Раскрытая Пизда продолжала выходить – некоторое время. Колонки у меня получались по-прежнему хорошие, на сама газета оставалась полудурочной. Я уже нюхом чуял, как из этой пизды несет смертью…
Каждую вторую пятницу по вечерам проводились планерки. Я на нескольких покуражился. А когда узнал о результатах, просто вообще ходить перестал. Если газете хочется выжить, пускай живет. Я держался в стороне и только подсовывал конвертики со своим барахлом под дверь.
Потом Хайанс поймал меня по телефону:
– У меня идея. Я хочу, чтобы ты собрал лучших поэтов и прозаиков, которых знаешь, и мы выпустим литературное приложение.
Я их для него собрал. Он напечатал. А легавые арестовали тираж за “непристойность”.
Но я – славный парень. Я поймал его по телефону:
– Хайанс?
– Чего?
– Поскольку тебя за эту штуку арестовали, я буду писать тебе колонку бесплатно.
Те десять баксов, которые ты мне платишь, пусть идут в фонд защиты Раскрытой Пизды.
– Большое спасибо, – ответил он.
Вот, пожалуйста – получил лучшего писателя Америки ни за хер собачий…
Потом как-то вечером мне позвонила Черри.
– Почему ты больше не ходишь к нам на планерки? Мы по тебе соскучились, ужасно.
– Что? К чертовой матери, Черри, что ты мелешь? Ты обдолбалась?

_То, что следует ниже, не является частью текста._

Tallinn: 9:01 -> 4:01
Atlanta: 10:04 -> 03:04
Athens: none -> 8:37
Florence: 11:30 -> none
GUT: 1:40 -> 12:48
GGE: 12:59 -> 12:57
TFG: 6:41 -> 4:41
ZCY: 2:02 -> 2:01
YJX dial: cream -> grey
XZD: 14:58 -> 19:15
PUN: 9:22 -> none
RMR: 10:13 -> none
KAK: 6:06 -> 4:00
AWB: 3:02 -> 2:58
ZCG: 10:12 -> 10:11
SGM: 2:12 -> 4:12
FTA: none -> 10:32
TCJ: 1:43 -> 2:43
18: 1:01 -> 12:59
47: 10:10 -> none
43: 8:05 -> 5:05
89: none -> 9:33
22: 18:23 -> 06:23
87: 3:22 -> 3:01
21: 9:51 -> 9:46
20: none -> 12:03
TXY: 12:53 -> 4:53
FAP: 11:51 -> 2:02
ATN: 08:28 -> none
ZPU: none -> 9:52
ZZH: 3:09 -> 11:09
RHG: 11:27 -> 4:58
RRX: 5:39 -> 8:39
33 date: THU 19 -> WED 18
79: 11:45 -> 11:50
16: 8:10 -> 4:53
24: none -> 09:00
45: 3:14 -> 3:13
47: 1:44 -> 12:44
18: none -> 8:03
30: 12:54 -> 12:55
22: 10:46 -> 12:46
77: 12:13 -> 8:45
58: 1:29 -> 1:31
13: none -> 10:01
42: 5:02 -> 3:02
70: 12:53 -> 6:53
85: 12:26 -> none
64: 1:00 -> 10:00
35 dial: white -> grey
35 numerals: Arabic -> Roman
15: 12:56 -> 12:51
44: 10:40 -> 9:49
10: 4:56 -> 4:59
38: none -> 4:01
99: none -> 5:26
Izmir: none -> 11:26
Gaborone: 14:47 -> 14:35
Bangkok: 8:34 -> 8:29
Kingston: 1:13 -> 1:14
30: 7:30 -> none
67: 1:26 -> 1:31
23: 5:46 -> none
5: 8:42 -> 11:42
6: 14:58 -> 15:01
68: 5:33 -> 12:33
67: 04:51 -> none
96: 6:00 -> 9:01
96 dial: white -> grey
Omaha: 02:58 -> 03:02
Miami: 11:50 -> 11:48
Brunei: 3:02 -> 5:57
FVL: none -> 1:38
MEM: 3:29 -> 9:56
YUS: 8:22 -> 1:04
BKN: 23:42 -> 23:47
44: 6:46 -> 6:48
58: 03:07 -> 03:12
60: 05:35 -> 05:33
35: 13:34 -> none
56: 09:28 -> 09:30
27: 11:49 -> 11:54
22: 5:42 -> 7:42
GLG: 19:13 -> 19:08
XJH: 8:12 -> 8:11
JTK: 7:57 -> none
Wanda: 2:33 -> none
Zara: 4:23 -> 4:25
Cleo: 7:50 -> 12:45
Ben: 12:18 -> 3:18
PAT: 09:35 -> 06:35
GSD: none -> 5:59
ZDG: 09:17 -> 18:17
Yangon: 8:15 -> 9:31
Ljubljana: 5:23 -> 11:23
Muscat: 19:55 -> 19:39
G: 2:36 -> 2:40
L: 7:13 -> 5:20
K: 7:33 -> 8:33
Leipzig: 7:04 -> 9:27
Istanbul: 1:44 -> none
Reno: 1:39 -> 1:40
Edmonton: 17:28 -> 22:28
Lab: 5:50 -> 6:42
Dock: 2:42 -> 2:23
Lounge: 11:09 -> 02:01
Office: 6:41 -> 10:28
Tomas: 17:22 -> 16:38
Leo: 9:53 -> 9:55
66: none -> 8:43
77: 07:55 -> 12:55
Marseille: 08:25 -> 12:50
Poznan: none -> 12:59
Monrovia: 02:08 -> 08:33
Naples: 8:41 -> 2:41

– Нет, Хэнк, мы все тебя любим – правда. Приходи на следующую.
– Я подумаю.
– Все без тебя мертво.
– И со мной смерть.
– Ты нам нужен, старик.
– Я подумаю, Черри.
Поэтому я объявился. Мысль эту мне подсказал Хайанс, собственноручно: мол, поскольку у Раскрытой Пизды – первая годовщина, вина, пизды, жизни и любви будет в изобилии.
Но войдя уже готовеньким и предвкушая увидеть повсюду еблю на полу и любовь галопом, я обнаружил только этих маленьких лапочек за работой. Они сильно мне напомнили – такие сутулые и унылые – тех старух, что сидели и вышивали, а я доставлял им материю, пробираясь к ним наверх в старых лифтах, полных крыс и вонючих, которые приходилось тянуть тросами вручную, лет по сто им было, старых рукодельниц, гордых, мертвых и психованных, как вся преисподняя, что вкалывали, вкалывали, чтобы кого-нибудь сделать миллионером… в Нью-Йорке, Филадельфии, Сент-Луисе.
Но вот эти, на Раскрытую Пизду, эти вкалывали без зарплаты, а Джо Хайанс тут же, грубоватый и жирный, прохаживался взад-вперед за их спинами, заложив руки за спину, надзирая, чтобы каждый доброволец выполнял (выполняла) свои обязанности как полагается и точно.
– Хайанс! Хайанс, грязный ты хуесос! – заорал я, войдя. Работорговлю тут развел, ах ты паршивый рыготный Саймон Легри[22]! От легавых, да от Вашингтона справедливости требуешь, а сам – поганейшая свинья из них всех! Ты Гитлер стократно, сволочь ты рабовладельческая! Пишешь о жестокостях и сам же их преумножаешь! Ты кого, к ебеням, обмануть хочешь, паскудина? Ты кем, к ебеням, себя считаешь?